Second, it’s more practical to use a sub-contractor from nearby Fort Bragg to provide IT support, just as he does in his full-time position on the base. (This sub-contractor’s predecessor, another Ft. Bragg IT specialist, originally set up Smith’s IT systems and made the practice completely paperless.) 

“Even if we had an IT specialist to come in and train us it’s out of our purview because we would literally have to study that technology and know what the upgrades are,” explains Smith, adding that it’s “far more cost-effective” to leave that up to her sub-contractor, who does this every day for the U.S. Army.
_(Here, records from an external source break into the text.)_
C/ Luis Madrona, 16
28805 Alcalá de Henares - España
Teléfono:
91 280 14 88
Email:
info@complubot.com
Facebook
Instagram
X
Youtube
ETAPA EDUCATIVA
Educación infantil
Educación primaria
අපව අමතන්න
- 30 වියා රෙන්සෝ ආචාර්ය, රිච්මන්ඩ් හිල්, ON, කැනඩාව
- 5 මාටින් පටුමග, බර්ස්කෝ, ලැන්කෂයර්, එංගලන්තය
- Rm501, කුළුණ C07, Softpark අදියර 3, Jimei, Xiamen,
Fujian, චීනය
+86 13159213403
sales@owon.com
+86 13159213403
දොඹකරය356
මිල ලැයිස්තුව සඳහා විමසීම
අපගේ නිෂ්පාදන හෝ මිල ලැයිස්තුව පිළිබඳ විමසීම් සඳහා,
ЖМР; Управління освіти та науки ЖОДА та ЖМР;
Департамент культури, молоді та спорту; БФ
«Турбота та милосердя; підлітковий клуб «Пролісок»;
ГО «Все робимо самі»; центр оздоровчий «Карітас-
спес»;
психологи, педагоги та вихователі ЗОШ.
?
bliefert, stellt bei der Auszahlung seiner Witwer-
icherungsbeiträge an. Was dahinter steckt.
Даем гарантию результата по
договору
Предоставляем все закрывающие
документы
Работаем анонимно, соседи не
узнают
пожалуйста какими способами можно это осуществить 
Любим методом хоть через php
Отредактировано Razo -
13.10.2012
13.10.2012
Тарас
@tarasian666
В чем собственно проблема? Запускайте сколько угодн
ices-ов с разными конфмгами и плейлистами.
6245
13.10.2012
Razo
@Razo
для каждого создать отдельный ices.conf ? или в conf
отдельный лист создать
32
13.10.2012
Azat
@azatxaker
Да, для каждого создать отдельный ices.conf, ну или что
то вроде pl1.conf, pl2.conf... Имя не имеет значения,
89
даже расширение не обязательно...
Moreover, each service the practice installs, like the patient portal Smith is about to install for opioid addiction treatment, or the telepsychiatry functionality her practice has had for some time (to offset the dearth of pediatric psychiatrists in the state), always comes with training costs. Here, too, it’s much better having an IT-savvy sub like Moore learn this, “because we just don’t have the knowledge base for it,” Smith admits.

It’s also highly important that the contractor have an industry-specific knowledge base. “Subcontract with someone who stays up to date with technology and who understands healthcare,” Smith urges. “You really need an IT person who understands the nuances of medicine”-e.g., the kind of ­person who knows that since CMS (the Centers for Medicare & Medicaid) might change its rules next year, you’ll need to be prepared to upgrade data security so that you can qualify for CMS’s Merit-based Incentive Payment System.

Response time and cost

A practice must know when a vendor can be available onsite to solve problems and how much downtime to expect, so the contract should address vendor response time. “They may say, ‘Yeah, we said we’d be onsite, but didn’t you read the part of the contract where we said we’d probably be there within three days?’” Hertz says.
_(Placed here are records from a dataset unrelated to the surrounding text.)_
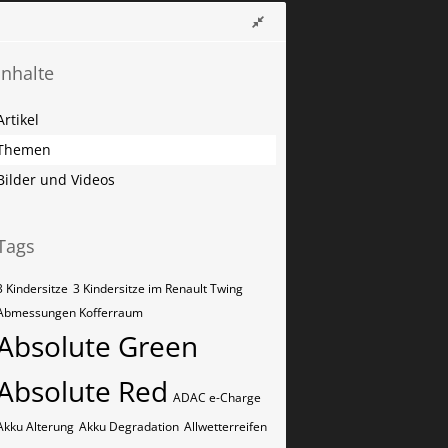
Inhalte
Artikel
Themen
Bilder und Videos
Tags
3 Kindersitze
3 Kindersitze im Renault Twing
Abmessungen Kofferraum
Absolute Green
Absolute Red
ADAC e-Charge
Akku Alterung
Akku Degradation
Allwetterreifen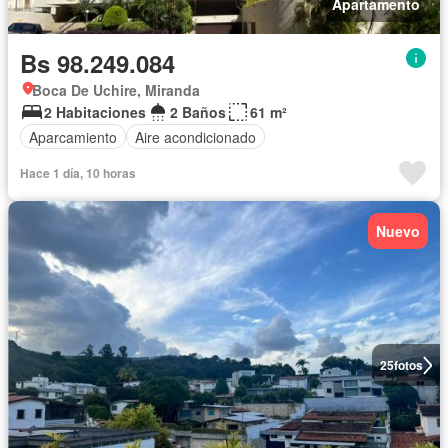
Apartamento
Bs 98.249.084
Boca De Uchire, Miranda
2 Habitaciones
2 Baños
61 m²
Aparcamiento
Aire acondicionado
Hace 1 día, 10 horas
Nuevo
25
fotos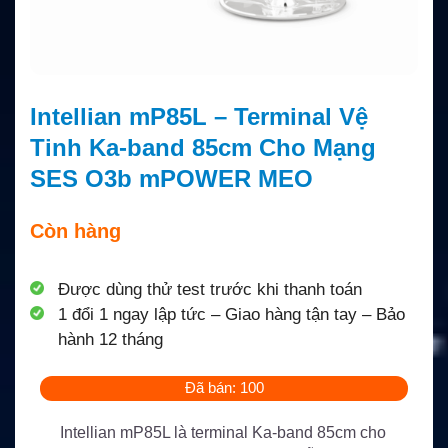
Intellian mP85L – Terminal Vệ
Tinh Ka-band 85cm Cho Mạng
SES O3b mPOWER MEO
Còn hàng
Được dùng thử test trước khi thanh toán
1 đổi 1 ngay lập tức – Giao hàng tận tay – Bảo
hành 12 tháng
Đã bán: 100
Intellian mP85L là terminal Ka-band 85cm cho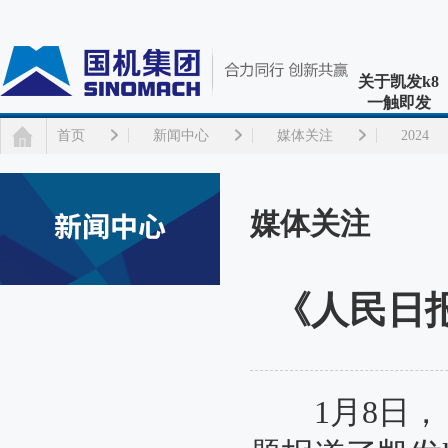
关于凯发k8
一触即发
首页
新闻中心
媒体关注
2024
媒体关注
《人民日
1月8日，《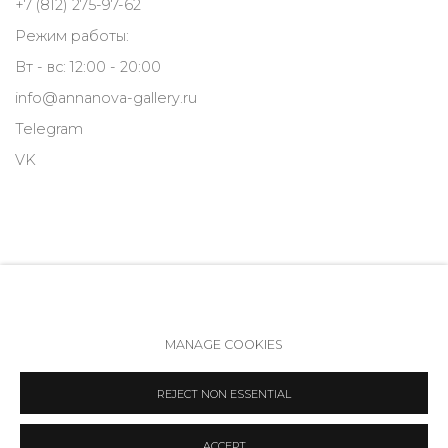
+7 (812) 275-97-62
Режим работы:
Вт - вс: 12:00 - 20:00
info@annanova-gallery.ru
Telegram
VK
MANAGE COOKIES
Политика обеспечения доступа
Manage cookies
REJECT NON ESSENTIAL
COPYRIGHT © 2026 ANNA NOVA GALLERY
SITE BY ARTLOGIC
ACCEPT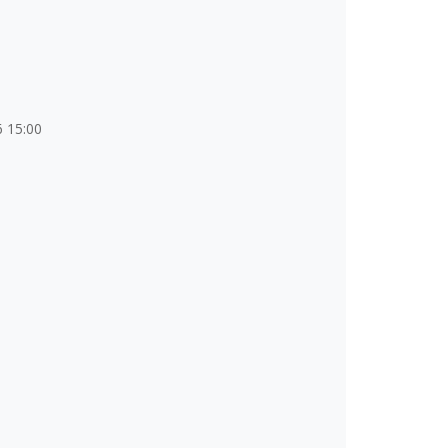
6 15:00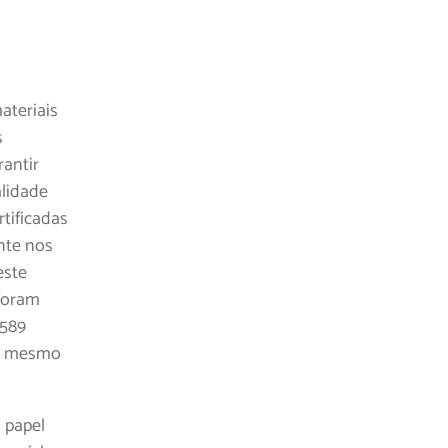
materiais
s
antir
alidade
rtificadas
nte nos
este
 foram
.589
no mesmo
 papel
You also should understand how the pricing works for your IT services. With more labor-intensive functions, such as a help desk, “you’re often going to see that those may run up a bill depending upon the number, length, and complexity of calls,” Hertz says. Some specific services, such as help with moving into an office, designing cabling, arranging for wi-fi, or teaching remote access to your doctors can be costly, too. But vendors may charge a reduced monthly fee for certain standard services, such as security, anti-virus security, back-up, monitoring alerts, and hardware support.